Paul Kennedy, writing in the Guardian (Nov. 26, 2003):

It is difficult for conservatives here in the US not to concede that things have failed to go according to plan in Iraq, but only a few admit that things are a mess. Meanwhile, among the critics of the Bush administration's "forward school" - ranging from retired army generals through Middle East experts to anti-war radicals - there seems little satisfaction at having been proved correct in their forecasts that it would be harder to get out of Iraq than to kick one's way in. The situation in Iraq and, perhaps increasingly in Afghanistan, is too serious for schadenfreude. So, as George Bush and Tony Blair conferred last week, it was hardly surprising that the planned ceremonies were overshadowed not just by the mobs of protesters but also by the urgency of the private discussions about what to do next.

The Bush-Blair confab about strategy brought to mind that old tale about the two English gentlemen who had set forth vigorously one morning across the Irish countryside. By mid-afternoon they realised that their maps were faulty and they were well and truly lost. Spotting a peasant at work in his field, they called out: "I say, old chap, how do we get back to Dublin?" The peasant scratched his head thoughtfully and then replied, "Well, if I were you, sirs, I wouldn't start from here." No doubt the man had good grounds for offering that opinion, but the problem for the two walkers was precisely that they had to start from where they were at the time. And so do the Bush and Blair governments with regard to Iraq.

As they consider the various options of getting from here to there, they are naturally bombarded with all sorts of ideas from the pundits, with calls from congressmen and MPs for solutions, with urgings from allies, and, above all, with reports from the field, usually conflicting in nature. Amid all the slogans and vogue-words tossed around in this cacophony, one is beginning to drown out the rest: the term is "exit strategy" (as in, how to find one).
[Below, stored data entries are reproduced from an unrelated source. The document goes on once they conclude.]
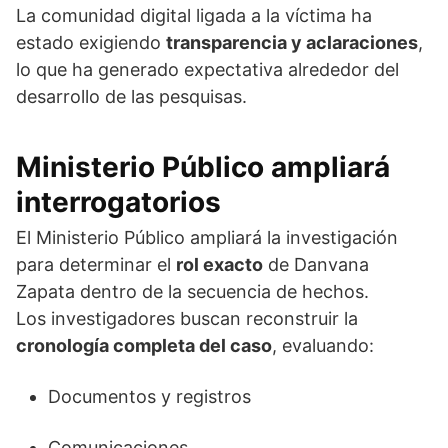
La comunidad digital ligada a la víctima ha
estado exigiendo
transparencia y aclaraciones
,
lo que ha generado expectativa alrededor del
desarrollo de las pesquisas.
Ministerio Público ampliará
interrogatorios
El Ministerio Público ampliará la investigación
para determinar el
rol exacto
de Danvana
Zapata dentro de la secuencia de hechos.
Los investigadores buscan reconstruir la
cronología completa del caso
, evaluando:
Documentos y registros
Comunicaciones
The sudden return of Paul Bremer, the US-led coalition's chief administrator of Iraq, to Washington, and the announcement of some form of handover to some form of Iraqi authority by June, has intensified the impression that the Bush team, especially, are looking for a way out. It's going to be difficult, politically, to get through the Christmas season (yellow ribbons on trees, families encountering their first Christmas without their father or son, images of soldiers still on patrol in Baghdad on Christmas night); but it may be even more difficult if the US electoral campaign unfolds with the two governments still, metaphorically, a long way from Dublin.
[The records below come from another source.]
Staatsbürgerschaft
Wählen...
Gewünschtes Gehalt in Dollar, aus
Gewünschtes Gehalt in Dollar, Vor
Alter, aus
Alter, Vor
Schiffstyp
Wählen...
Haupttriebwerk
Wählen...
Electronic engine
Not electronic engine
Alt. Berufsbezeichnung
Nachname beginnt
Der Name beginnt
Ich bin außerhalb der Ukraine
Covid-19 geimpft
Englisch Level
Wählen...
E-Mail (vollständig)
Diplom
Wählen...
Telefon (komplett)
One wishes that the term "exit strategy" was not bandied about at all. Although the conservatives deny the comparison, it has deep echoes of Vietnam. Exit strategies from a conflict, such as Napoleon's retreat from Moscow or the British army heading towards Dunkirk, are often desperate, hand-to-mouth affairs, and full of Clausewitzian frictions. They smell of defeat, and defeatism. Most importantly, the open discussion by one side of various ways of making an exit gives a tremendous morale and propaganda boost to the opposition - all they have to do now is to hang on until the terminus date itself, and sharpen their knives. This is particularly true in the present situation, because there is an image abroad, fuelled by memories of Vietnam, Mogadishu and the first Iraq war, that Americans can't stand long and costly wars overseas.